Crawl Cay boa

Scientific classification
- Kingdom: Animalia
- Phylum: Chordata
- Class: Reptilia
- Order: Squamata
- Suborder: Serpentes
- Family: Boidae
- Genus: Boa
- Species: B. imperator
- Binomial name: Boa imperator

= Crawl Cay boa =

Dwarf Boa imperator population

The Crawl Cay boa is a dwarf Boa imperator population that reaches a maximum length of about 5 ft. Characteristics of this snake are the very gray background colour with black speckling which is also on the head. The snakes have saddling like the common boa, which continue onto the tail.

Their natural habitat is the island they are named after, Crawl Cay (pronounced /ˈkiː/). Crawl Cay is off the east coast of Belize. Crawl Cay, a half-moon shaped cay 5 acre in size, is part of the Turneff Island Archipelago. Collecting snakes is prohibited as the Turneff Archipelago is now a National Reserve.

Please note:

The location of the island is often reported as above but this is not the true location of the boas.

The photo in Russo’s book, is the correct island, but it doesn’t fit the description he gives of the caye that’s located at the Turneff Atoll.

Instead there are two Crawl Caye’s and it is at the other caye where the boas can be found.

This island is sometimes known as Crawl Caye Placencia or Crawl Caye Southern.

Both islands were recently up for sale by Belize Real Estate MLS and on the website Privateislandsonline.com, where both sites have descriptions and information on the two locations. It was the Southern caye, that lies north of Victoria Channel, at the edge of the South Water Marine Reserve near Placencia that mentions the boas as they are protected and the other caye where Russo and some other say the boas are located, which is 117 km further north at the Atoll had no mention of boas at all.

Crawl Caye Placencia is approximately 5 mi east from Maya Beach and Siene Bite; 11 mi from east from Pt. Placencia Village. It is the exact shape as the island Russo uses.

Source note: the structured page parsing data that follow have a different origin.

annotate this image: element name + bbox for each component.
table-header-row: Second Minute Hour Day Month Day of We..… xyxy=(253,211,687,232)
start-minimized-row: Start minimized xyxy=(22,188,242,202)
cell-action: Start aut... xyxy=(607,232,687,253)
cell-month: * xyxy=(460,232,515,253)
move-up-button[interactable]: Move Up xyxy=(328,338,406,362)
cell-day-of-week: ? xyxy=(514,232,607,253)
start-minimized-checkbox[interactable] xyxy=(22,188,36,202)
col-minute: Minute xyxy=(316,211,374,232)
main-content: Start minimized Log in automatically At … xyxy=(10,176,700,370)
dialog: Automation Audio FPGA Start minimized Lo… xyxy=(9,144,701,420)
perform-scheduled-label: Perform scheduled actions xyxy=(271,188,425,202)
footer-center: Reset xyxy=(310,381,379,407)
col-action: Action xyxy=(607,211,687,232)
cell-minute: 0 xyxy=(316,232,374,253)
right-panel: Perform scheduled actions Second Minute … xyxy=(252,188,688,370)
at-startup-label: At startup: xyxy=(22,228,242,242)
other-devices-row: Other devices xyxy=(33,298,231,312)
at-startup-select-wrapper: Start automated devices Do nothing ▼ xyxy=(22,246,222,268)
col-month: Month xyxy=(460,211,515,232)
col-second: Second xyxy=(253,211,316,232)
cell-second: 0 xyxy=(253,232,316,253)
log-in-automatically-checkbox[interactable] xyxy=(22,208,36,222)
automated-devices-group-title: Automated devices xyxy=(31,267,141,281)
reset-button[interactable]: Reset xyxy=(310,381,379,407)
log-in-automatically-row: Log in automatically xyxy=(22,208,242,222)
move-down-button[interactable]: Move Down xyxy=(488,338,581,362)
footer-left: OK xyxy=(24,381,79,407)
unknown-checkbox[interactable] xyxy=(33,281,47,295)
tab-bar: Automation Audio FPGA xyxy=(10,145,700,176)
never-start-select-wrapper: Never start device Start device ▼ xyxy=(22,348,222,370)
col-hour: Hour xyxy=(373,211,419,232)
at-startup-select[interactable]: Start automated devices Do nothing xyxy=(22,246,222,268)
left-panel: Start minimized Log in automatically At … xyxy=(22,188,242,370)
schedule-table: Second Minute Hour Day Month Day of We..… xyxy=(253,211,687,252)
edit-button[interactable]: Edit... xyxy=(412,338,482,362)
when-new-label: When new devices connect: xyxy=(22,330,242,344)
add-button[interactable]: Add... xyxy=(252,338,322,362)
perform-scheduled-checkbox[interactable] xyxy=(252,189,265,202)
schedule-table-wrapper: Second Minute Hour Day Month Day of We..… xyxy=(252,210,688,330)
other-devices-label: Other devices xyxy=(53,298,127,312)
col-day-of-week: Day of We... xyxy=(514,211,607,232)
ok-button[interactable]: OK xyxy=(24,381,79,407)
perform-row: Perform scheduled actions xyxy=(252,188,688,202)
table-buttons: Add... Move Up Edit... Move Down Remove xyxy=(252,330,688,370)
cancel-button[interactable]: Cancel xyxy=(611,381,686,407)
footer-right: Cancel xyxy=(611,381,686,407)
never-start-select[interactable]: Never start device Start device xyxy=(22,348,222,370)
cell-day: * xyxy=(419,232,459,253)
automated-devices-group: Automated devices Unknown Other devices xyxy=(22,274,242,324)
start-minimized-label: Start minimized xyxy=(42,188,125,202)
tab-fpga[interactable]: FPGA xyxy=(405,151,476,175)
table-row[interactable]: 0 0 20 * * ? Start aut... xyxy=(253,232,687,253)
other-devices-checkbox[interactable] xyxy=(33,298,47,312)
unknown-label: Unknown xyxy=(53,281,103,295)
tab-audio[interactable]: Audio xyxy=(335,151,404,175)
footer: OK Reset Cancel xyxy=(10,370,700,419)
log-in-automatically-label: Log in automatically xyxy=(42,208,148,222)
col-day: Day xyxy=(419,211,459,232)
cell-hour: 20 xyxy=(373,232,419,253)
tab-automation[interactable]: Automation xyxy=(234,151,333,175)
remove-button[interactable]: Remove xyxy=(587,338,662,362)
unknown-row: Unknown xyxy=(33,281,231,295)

In a Research Article published in ‘Molecular Phylogenetics and Evolution’, entitled: ‘Phylogeographic and population genetic analyses reveal multiple species of Boa and independent origins of insular dwarfism’, the location of Crawl Caye boas is not at the Turneff Atoll but at Crawl Caye Southern.

Author for Correspondence on this manuscript is: Todd A. Castoe, Department of Biology, University of Texas at 17 Arlington, Arlington, TX, 76019, USA.

Also this location is clearly shown in the paper ‘Natural History and Conservation of Island Boas (Boa constrictor) in Belize’, by Scott M. Boback published in 2005.